New names are emerging about a planned $1 billion token sale to be held by iFinex, the parent company of Bitfinex and Halter, two cryptocurrency companies currently being sued by the state of New York for allegedly covering up a $850 million loss in patron funds.
Released today on Twitter by known company shareholder and over-the-counter trader Zhao Dong, a 3-page “selling document” details the specifics of how the sale might ultimately take place, while noting throughout that it is not design to be legally binding.
For example, the document makes explicit that it is “not a white paper,” meaning it does not provide applied specifics including which blockchain or blockchains the new cryptocurrency for sale will trade on, or the cryptographic specifics of how its code leave enable peers to move and transfer funds.[embedded content]
According to the document, the tokens are to be issued by Unus Sed Leo Reduced, a new company owned by iFinex.
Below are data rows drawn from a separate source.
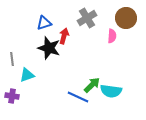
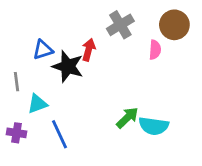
blue triangle: (44, 23) -> (43, 50), moved
blue line: (78, 97) -> (59, 134), moved, turned 40

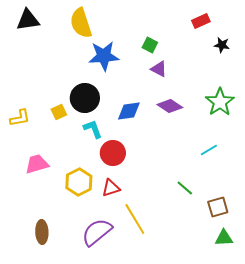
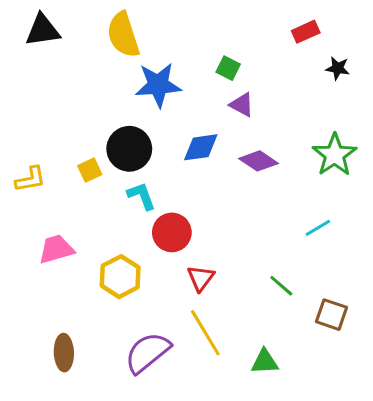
blue diamond: (129, 111) -> (201, 147), moved
red triangle: (111, 188) -> (201, 278), moved, turned -36
brown square: (218, 207) -> (332, 315), turned 35
green triangle: (224, 238) -> (265, 362), moved

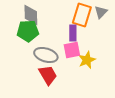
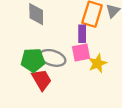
green pentagon: (28, 31) -> (33, 60), moved
red trapezoid: (48, 75) -> (42, 80), moved

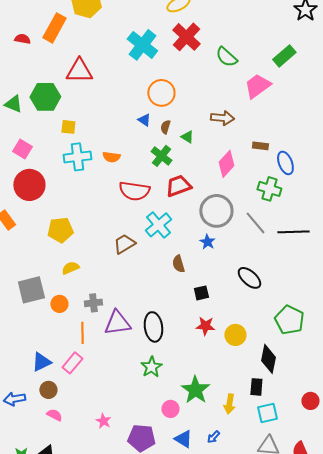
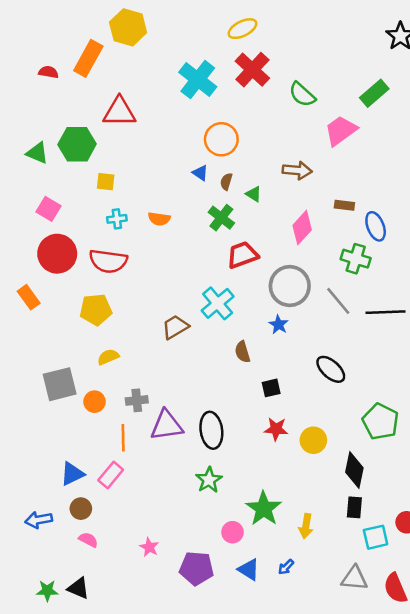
cyan cross: (77, 157) -> (117, 219), size x0.6
red semicircle: (134, 191) -> (108, 261), moved
black rectangle: (256, 387) -> (354, 507), moved
cyan square: (267, 413) -> (376, 537), moved

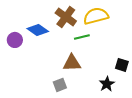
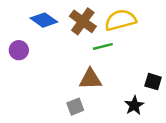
blue diamond: (38, 30) -> (44, 20), moved

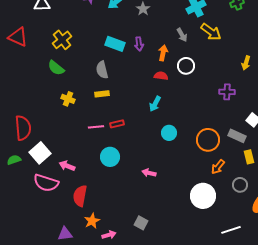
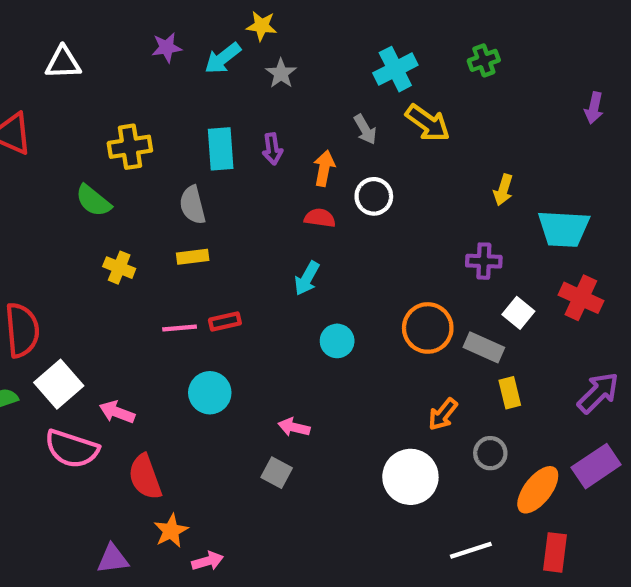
yellow cross: (62, 40) -> (130, 147), moved, turned 30
cyan rectangle: (115, 44) -> (221, 149), turned 66
purple cross: (227, 92) -> (484, 261), moved
orange circle: (208, 140) -> (428, 328), moved
red semicircle: (80, 196) -> (145, 477), turned -30
gray square: (141, 223) -> (277, 473), moved

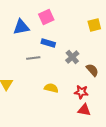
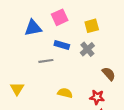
yellow square: (94, 25) -> (92, 26), moved
gray cross: (72, 57) -> (87, 49), moved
In total, 1 billion tokens will be issued by Unus Sed Leo Limited, each tattle on for 1 USDT, the US-dollar backed stablecoin issued by Tether.
The exchange said:
“The tokens will be sold in a private contribution without the means of general solicitation or general advertising. Any tokens that remain issued may be sold in the manner and spaces determined by the Issuer in its sole discretion.”
The cryptocurrency, to trade under the ticker symbol LEO, will enable users to meet with discounts on trading fees when swapping between cryptocurrencies on Bitfinex exchange and its two cryptocurrency-specific exchanges, EthFinex and EOSFinex.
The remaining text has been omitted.